Accordingly, the SIA also takes a critical view of the Federal Council’s counter-proposal, for which the consultation period began on 1 April 2026 and which aims to introduce a new Federal Act on Sustainable Corporate Governance (CSA).
In some respects, such as liability, supervision and reporting, the current draft exceeds the EU Omnibus standard and extends far beyond an internationally coordinated modernisation of sustainability regulations in general. The draft effectively constitutes implementing legislation for the new RBI. As such, it places a disproportionately heavy burden on the Swiss economy in a tense geopolitical and economic situation.
In addition, the Federal Council is missing an opportunity to align the current ‘Swiss finish’ provisions in the Swiss Code of Obligations (due diligence requirements regarding child labour and conflict minerals) with comprehensive due diligence requirements, thereby simplifying them. Furthermore, the Federal Council is focusing exclusively on those provisions of the EU Omnibus standard that are detrimental to the economy; the concessions and deregulation measures included in the standard are being ignored.

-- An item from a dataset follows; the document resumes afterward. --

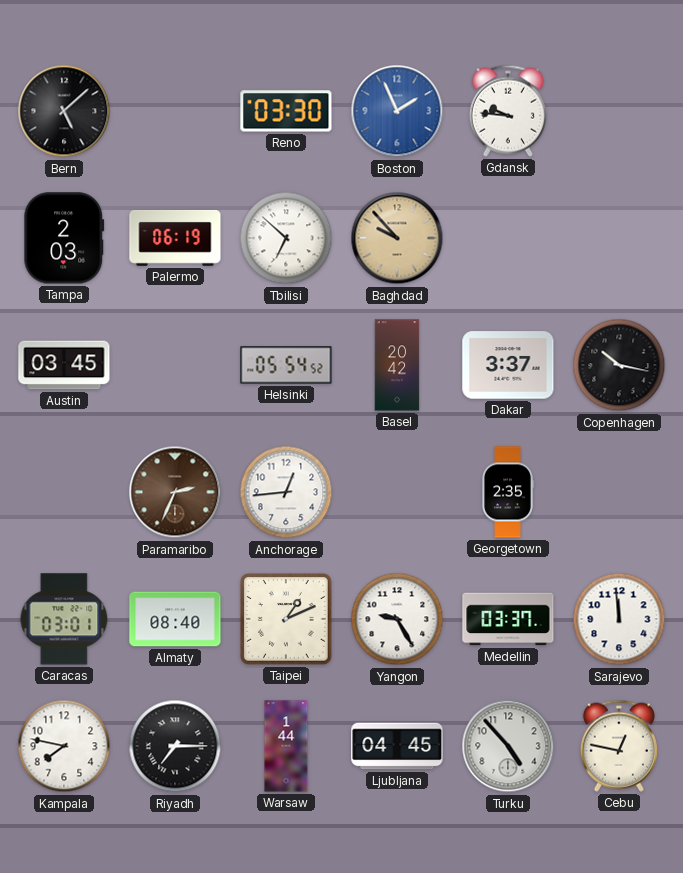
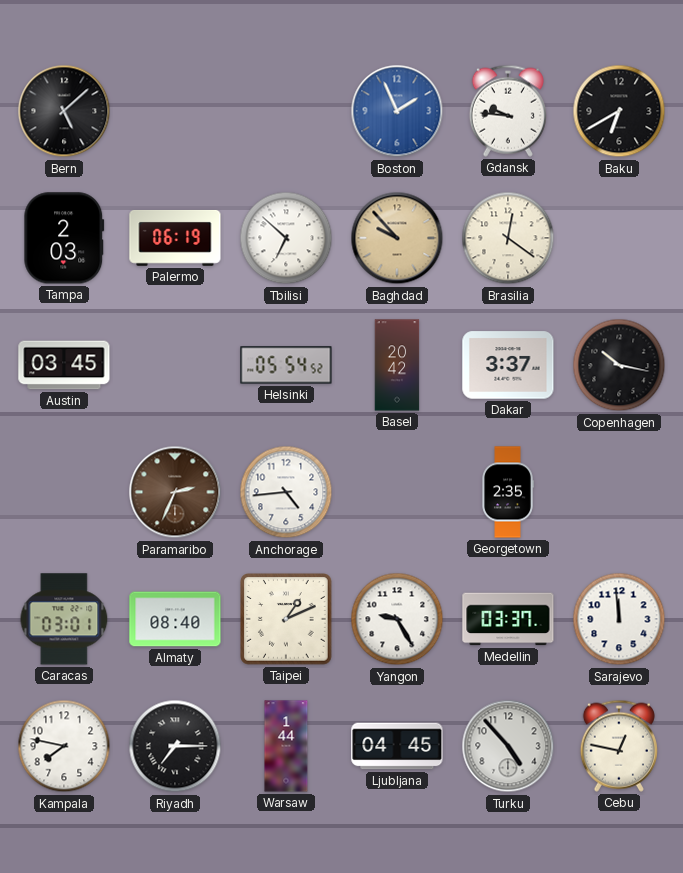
Reno: 03:30 -> none
Baku: none -> 6:40
Brasilia: none -> 12:21
Anchorage: 12:44 -> 4:44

The SIA takes a highly critical view of the financial centre initiative because it is pursuing an important issue using the wrong means. Instead of effective incentives and market-based instruments, it relies on bans, additional supervision and more red tape. From the SIA’s perspective, it is crucial that climate protection starts where emissions actually occur. Impact is more important than management.
In addition, the initiative has the potential to make Switzerland somewhat of an outlier on the world stage. If Swiss financial and insurance providers were no longer allowed to conduct certain transactions due to government regulations, this would not eliminate global demand for financing and hedging. Instead, there is a risk that businesses will be relocated abroad – without comparable standards and without any additional benefits for the environment or biodiversity.
In the SIA’s view, the initiative would also largely overlap with existing requirements without providing any additional benefit as a result. At the same time, key issues regarding implementation would still be unclear. This would create legal uncertainty, increase administrative overheads and incur additional costs.